» **Exercise objective**: Within these entries, which lines include the string "Lenovo"? Copy each one.

[Data extracts Boundary: Start]

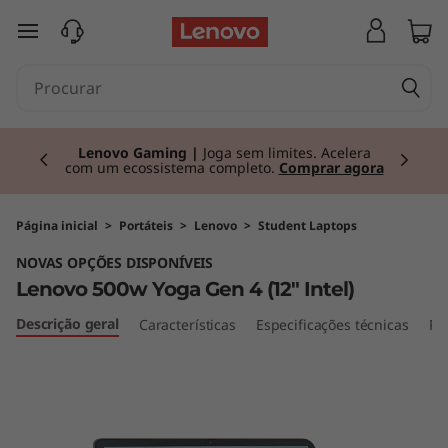
L
saltar para o conteúdo principal
e
n
Currently displaying item 2 of 3
o
Lenovo Gaming |
Joga sem limites. Acelera
com um ecossistema completo.
Comprar agora
v
o
Página inicial
>
Portáteis
>
Lenovo
>
Student Laptops
NOVAS OPÇÕES DISPONÍVEIS
5
Lenovo 500w Yoga Gen 4 (12" Intel)
0
Descrição geral
Características
Especificações técnicas
Po
0
w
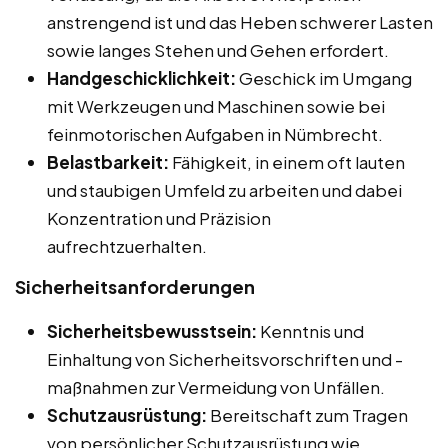
anstrengend ist und das Heben schwerer Lasten
sowie langes Stehen und Gehen erfordert.
Handgeschicklichkeit:
Geschick im Umgang
mit Werkzeugen und Maschinen sowie bei
feinmotorischen Aufgaben in Nümbrecht.
Belastbarkeit:
Fähigkeit, in einem oft lauten
und staubigen Umfeld zu arbeiten und dabei
Konzentration und Präzision
aufrechtzuerhalten.
Sicherheitsanforderungen
Sicherheitsbewusstsein:
Kenntnis und
Einhaltung von Sicherheitsvorschriften und -
maßnahmen zur Vermeidung von Unfällen.
Schutzausrüstung:
Bereitschaft zum Tragen
von persönlicher Schutzausrüstung wie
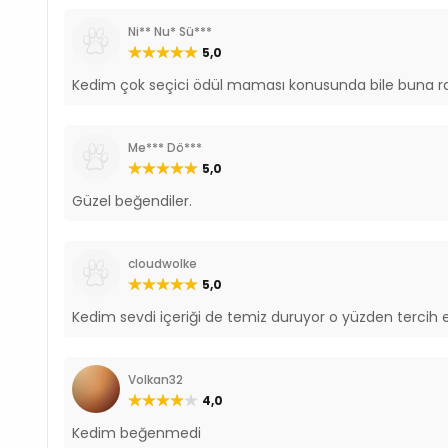
Ni** Nu* Sü***
5,0
Kedim çok seçici ödül maması konusunda bile buna r
Me*** Dö***
5,0
Güzel beğendiler.
cloudwolke
5,0
Kedim sevdi içeriği de temiz duruyor o yüzden tercih 
Volkan32
4,0
Kedim beğenmedi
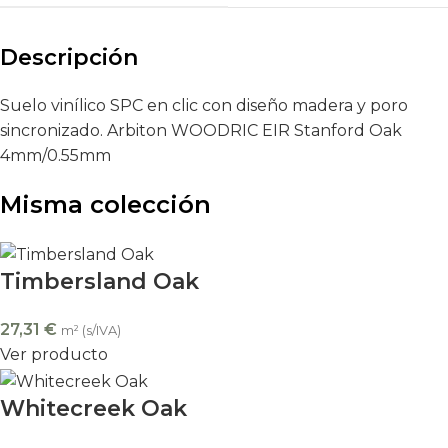
Descripción
Suelo vinílico SPC en clic con diseño madera y poro
sincronizado. Arbiton WOODRIC EIR Stanford Oak
4mm/0.55mm
Misma colección
Timbersland Oak
27,31
€
m² (s/IVA)
Ver producto
Whitecreek Oak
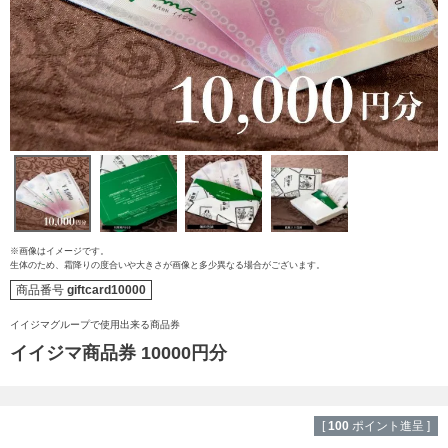
※画像はイメージです。
生体のため、霜降りの度合いや大きさが画像と多少異なる場合がございます。
ご注文ガイド
商品番号
giftcard10000
食べ方からから探す
イイジマグループで使用出来る商品券
配送・送料
イイジマ商品券 10000円分
すき焼き
熨斗・カード
しゃぶしゃぶ
[
100
ポイント進呈 ]
イイジマとは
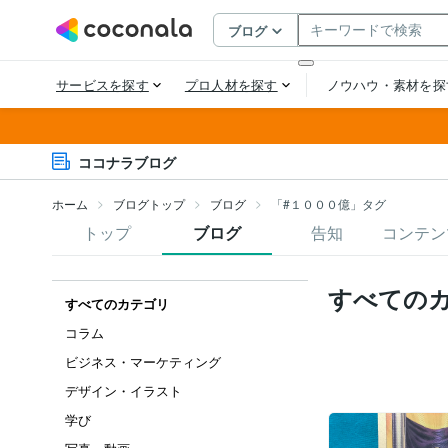
ココナラブログ
ホーム
ブログトップ
ブログ
「#１０００億」タグ
トップ
ブログ
告知
コンテン
すべての
すべてのカテゴリ
コラム
ビジネス・マーケティング
デザイン・イラスト
学び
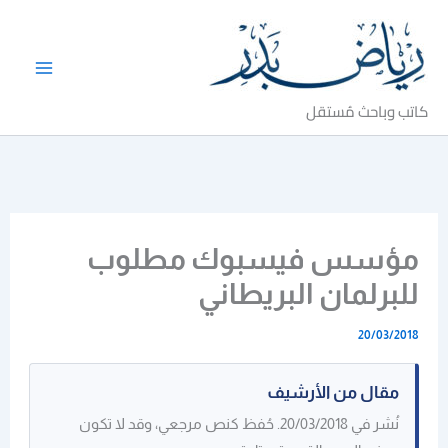
خطي
لى
لمحتوى
كاتب وباحث مُستقل
مؤسس فيسبوك مطلوب
للبرلمان البريطاني
20/03/2018
مقال من الأرشيف
نُشر في 20/03/2018. حُفظ كنص مرجعي، وقد لا تكون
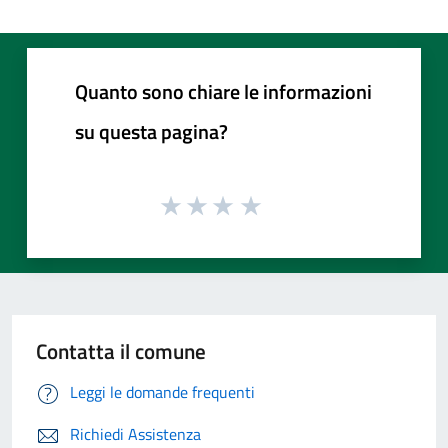
Quanto sono chiare le informazioni
su questa pagina?
Contatta il comune
Leggi le domande frequenti
Richiedi Assistenza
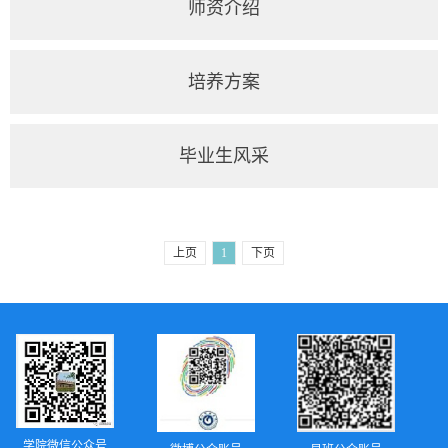
师资介绍
培养方案
毕业生风采
上页
1
下页
学院微信公众号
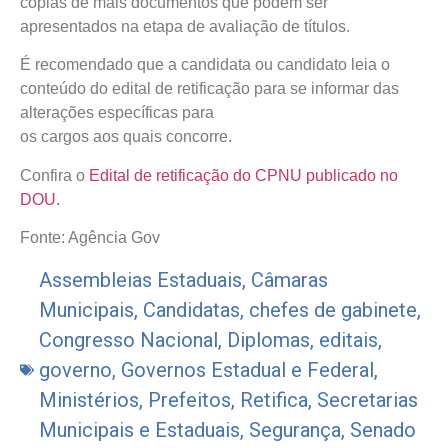
cópias de mais documentos que podem ser
apresentados na etapa de avaliação de títulos.
É recomendado que a candidata ou candidato leia o
conteúdo do edital de retificação para se informar das
alterações específicas para
os cargos aos quais concorre.
Confira o
Edital de retificação do CPNU publicado no
DOU.
Fonte: Agência Gov
Assembleias Estaduais
,
Câmaras
Municipais
,
Candidatas
,
chefes de gabinete
,
Congresso Nacional
,
Diplomas
,
editais
,
governo
,
Governos Estadual e Federal
,
Ministérios
,
Prefeitos
,
Retifica
,
Secretarias
Municipais e Estaduais
,
Segurança
,
Senado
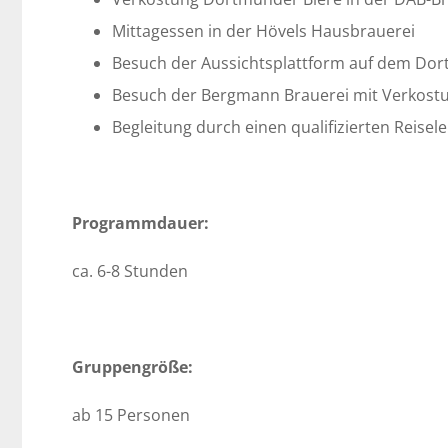
Mittagessen in der Hövels Hausbrauerei
Besuch der Aussichtsplattform auf dem Do
Besuch der Bergmann Brauerei mit Verkost
Begleitung durch einen qualifizierten Reisele
Programmdauer:
ca. 6-8 Stunden
Gruppengröße:
ab 15 Personen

[Data extracts Boundary: End]

» **Solved exercise**:
Lenovo Gaming |
Lenovo
Lenovo 500w Yoga Gen 4 (12" Intel)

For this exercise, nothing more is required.